A 45-year-old man complains of burning epigastric pain that wakes him up at night. The
pain is relieved by eating or using over-thecounter antacids and H2
blockers. Diagnosis is best confirmed by which of the following?

(A) Urea breath test
(B) Serum gastrin levels
(C) Barium meal examination
(D) Upper endoscopy
(E) Upper endoscopy and biopsy


  • Duodenal ulcer is best diagnosed by upper endoscopy and biopsy. 
  • Findings of gastritis and the presence of H.pylori are indications to prescribe appropriate therapy. 
  • This typically includes a PPI and two antibiotics (one regimen includes amoxicillin and clarithromycin). 
  • Although the urea breath test is the most sensitive and most specific test used to detect H.pylori it is not readily available in all settings. 

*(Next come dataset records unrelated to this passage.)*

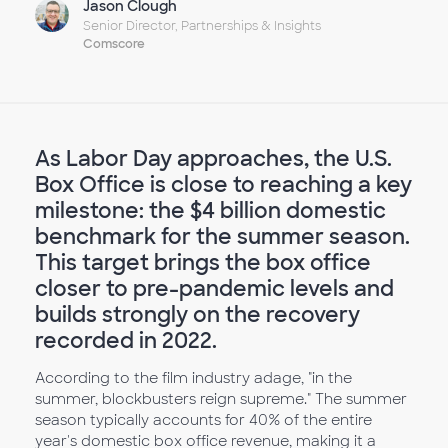
Jason Clough
Senior Director, Partnerships & Insights
Comscore
As Labor Day approaches, the U.S.
Box Office is close to reaching a key
milestone: the $4 billion domestic
benchmark for the summer season.
This target brings the box office
closer to pre-pandemic levels and
builds strongly on the recovery
recorded in 2022.
According to the film industry adage, "in the
summer, blockbusters reign supreme." The summer
season typically accounts for 40% of the entire
year's domestic box office revenue, making it a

A 64-year-old woman with arthritis is a chronic NSAID user. She develops severe epigastric pain and undergoes an upper endoscopy. She is told that she has an ulcer adjacent to the pylorus. Which of the following is TRUE about the pylorus?

(A) It cannot be palpated at laparaotomy.
(B) It is not covered completely by omentum.
(C) It is a distinct anatomic entity that can
be distinguished during laparotomy.
(D) It is a true physiologic sphincter.
(E) It is a site where cancer is rarely found.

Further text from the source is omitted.